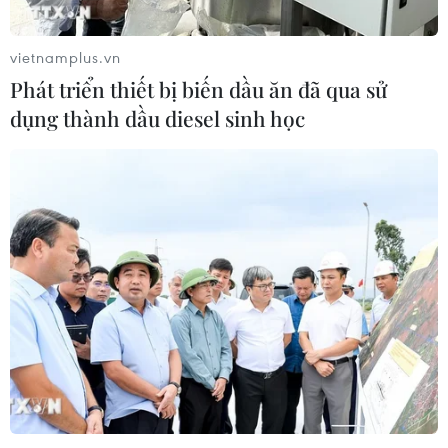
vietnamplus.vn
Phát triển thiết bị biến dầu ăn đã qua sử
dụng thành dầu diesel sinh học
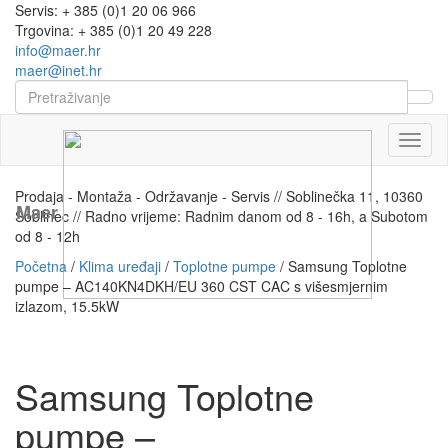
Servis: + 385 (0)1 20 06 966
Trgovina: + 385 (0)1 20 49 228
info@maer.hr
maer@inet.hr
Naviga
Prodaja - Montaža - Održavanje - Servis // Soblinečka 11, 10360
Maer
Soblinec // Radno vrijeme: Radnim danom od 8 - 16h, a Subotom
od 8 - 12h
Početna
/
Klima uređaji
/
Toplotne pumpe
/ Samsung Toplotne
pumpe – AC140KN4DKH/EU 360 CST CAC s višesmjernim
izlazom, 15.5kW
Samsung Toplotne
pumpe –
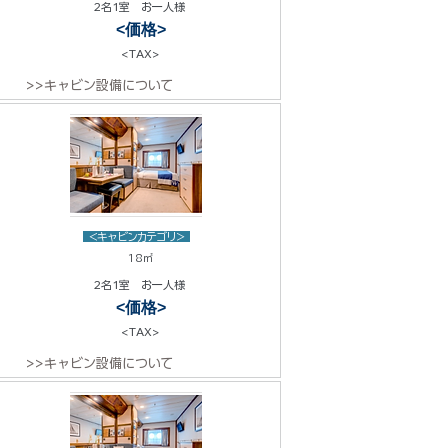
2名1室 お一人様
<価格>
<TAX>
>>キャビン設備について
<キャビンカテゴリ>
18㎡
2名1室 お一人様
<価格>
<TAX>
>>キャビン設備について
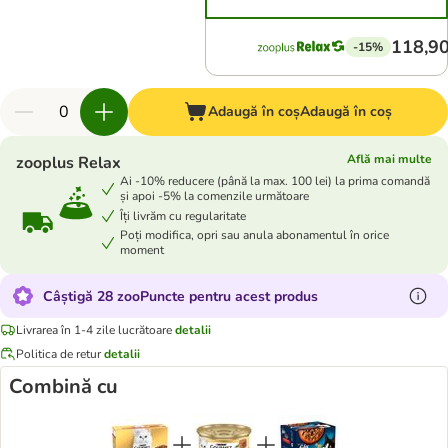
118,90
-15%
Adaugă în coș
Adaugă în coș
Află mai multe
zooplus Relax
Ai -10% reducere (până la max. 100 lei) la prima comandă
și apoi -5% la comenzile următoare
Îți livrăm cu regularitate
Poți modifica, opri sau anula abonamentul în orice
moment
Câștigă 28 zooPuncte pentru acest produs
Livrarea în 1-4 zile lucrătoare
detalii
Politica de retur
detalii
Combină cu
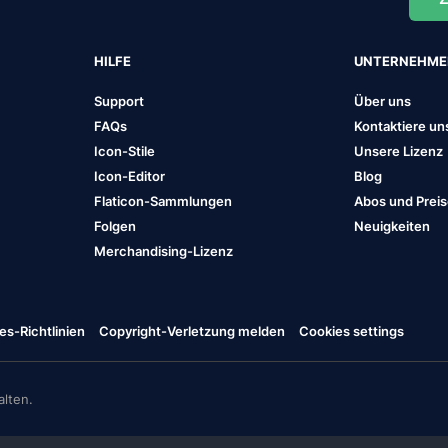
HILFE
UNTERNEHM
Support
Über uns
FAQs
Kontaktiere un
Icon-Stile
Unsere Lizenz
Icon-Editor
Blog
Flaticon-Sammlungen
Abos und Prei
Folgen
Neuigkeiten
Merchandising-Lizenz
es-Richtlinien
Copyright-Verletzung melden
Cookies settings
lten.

──────

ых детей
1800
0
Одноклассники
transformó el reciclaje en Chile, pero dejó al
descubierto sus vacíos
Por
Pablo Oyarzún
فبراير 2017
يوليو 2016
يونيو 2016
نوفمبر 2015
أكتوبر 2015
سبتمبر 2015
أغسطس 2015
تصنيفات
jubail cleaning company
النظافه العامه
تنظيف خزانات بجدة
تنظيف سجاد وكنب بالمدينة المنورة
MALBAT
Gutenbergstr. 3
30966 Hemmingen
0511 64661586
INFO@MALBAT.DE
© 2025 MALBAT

──────

### TASK DIRECTIONS
Go to the line above holding "vietnamplus.vn", then copy exactly each line down to and including the one holding "zooplus Relax", leaving pictures out.

### ANSWER FOR THIS EXERCISE
vietnamplus.vn
Phát triển thiết bị biến dầu ăn đã qua sử
dụng thành dầu diesel sinh học
Servis: + 385 (0)1 20 06 966
Trgovina: + 385 (0)1 20 49 228
info@maer.hr
maer@inet.hr
Naviga
Prodaja - Montaža - Održavanje - Servis // Soblinečka 11, 10360
Maer
Soblinec // Radno vrijeme: Radnim danom od 8 - 16h, a Subotom
od 8 - 12h
Početna
/
Klima uređaji
/
Toplotne pumpe
/ Samsung Toplotne
pumpe – AC140KN4DKH/EU 360 CST CAC s višesmjernim
izlazom, 15.5kW
Samsung Toplotne
pumpe –
2名1室 お一人様
<価格>
<TAX>
>>キャビン設備について
<キャビンカテゴリ>
18㎡
2名1室 お一人様
<価格>
<TAX>
>>キャビン設備について
118,90
-15%
Adaugă în coș
Adaugă în coș
Află mai multe
zooplus Relax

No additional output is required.